■ **PROBLEM DETAILS**: Only the lines from the one containing "Daily Market Summary Trade Recommendations" to the end of the records belong in the output; print them exactly.

*** Opening of RECORDS SHOWN ***

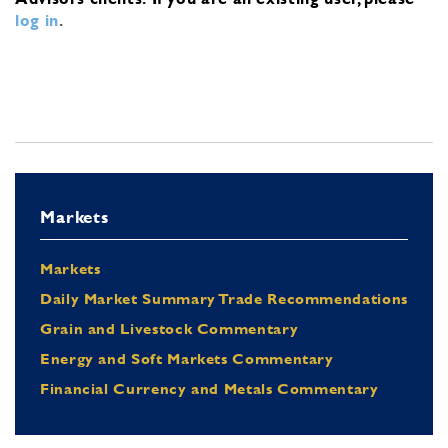
log in
.
Markets
Markets
Daily Market Summary Trade Recommendations
Grain and Livestock Commentary
Energy and Soft Markets Commentary
Financial Currency and Metals Commentary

*** Close of RECORDS SHOWN ***

■ **RESULT FOR THIS TASK**:
Daily Market Summary Trade Recommendations
Grain and Livestock Commentary
Energy and Soft Markets Commentary
Financial Currency and Metals Commentary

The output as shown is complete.